La conférence bilatérale entre le président de la République démocratique du Congo, et son homologue burundais , également président en exercice de l’Union Africaine, s’est ouverte mardi 23 juin 2026 à Kinshasa, dans le cadre du renforcement des relations d’amitié, de coopération et de bon voisinage entre les deux pays.

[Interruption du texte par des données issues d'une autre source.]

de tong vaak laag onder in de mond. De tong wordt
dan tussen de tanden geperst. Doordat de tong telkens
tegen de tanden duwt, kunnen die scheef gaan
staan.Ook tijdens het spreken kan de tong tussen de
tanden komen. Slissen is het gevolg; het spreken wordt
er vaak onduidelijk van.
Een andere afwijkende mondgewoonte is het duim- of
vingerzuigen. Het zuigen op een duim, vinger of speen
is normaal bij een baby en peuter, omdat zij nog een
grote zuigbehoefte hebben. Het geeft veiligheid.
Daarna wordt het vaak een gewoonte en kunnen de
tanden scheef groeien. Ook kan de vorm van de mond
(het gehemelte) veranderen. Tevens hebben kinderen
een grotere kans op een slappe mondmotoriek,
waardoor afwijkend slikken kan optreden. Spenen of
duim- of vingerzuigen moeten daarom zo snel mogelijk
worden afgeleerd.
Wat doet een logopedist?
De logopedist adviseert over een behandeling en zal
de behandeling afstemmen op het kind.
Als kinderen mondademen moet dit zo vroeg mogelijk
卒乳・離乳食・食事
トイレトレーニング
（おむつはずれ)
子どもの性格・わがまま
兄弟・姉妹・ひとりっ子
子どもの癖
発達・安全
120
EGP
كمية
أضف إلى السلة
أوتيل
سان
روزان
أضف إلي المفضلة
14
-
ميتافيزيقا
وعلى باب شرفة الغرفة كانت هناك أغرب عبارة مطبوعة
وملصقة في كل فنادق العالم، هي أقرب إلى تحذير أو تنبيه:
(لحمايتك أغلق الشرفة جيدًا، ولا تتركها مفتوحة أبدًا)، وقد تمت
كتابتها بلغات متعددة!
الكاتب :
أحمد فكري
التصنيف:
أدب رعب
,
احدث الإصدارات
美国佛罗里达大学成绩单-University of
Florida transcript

Les deux chefs d’État ont engagé leurs discussions à travers une séance de travail élargie aux membres de leurs délégations respectives.
Les échanges ont porté sur plusieurs sujets d’intérêt commun, notamment la coopération sécuritaire, la santé, les échanges économiques, l’intégration régionale ainsi que la consolidation de la paix et de la stabilité dans la région des Grands Lacs.
Lors de son tête-à-tête avec le président burundais, Félix Tshisekedi a réaffirmé la position de Kinshasa sur la défense de la souveraineté nationale tout en maintenant l’ouverture au dialogue pour la paix.
« La RDC continuera de défendre avec fermeté et responsabilité sa souveraineté nationale, tout en restant disponible pour toutes les initiatives sincères susceptibles de conduire à une paix durable dans la région des Grands Lacs », a déclaré le chef de l’État congolais.
De son côté, Évariste Ndayishimiye a dressé un bilan positif de sa visite officielle de 48 heures en RDC, marquée par la volonté de renforcer davantage les liens entre Kinshasa et Bujumbura.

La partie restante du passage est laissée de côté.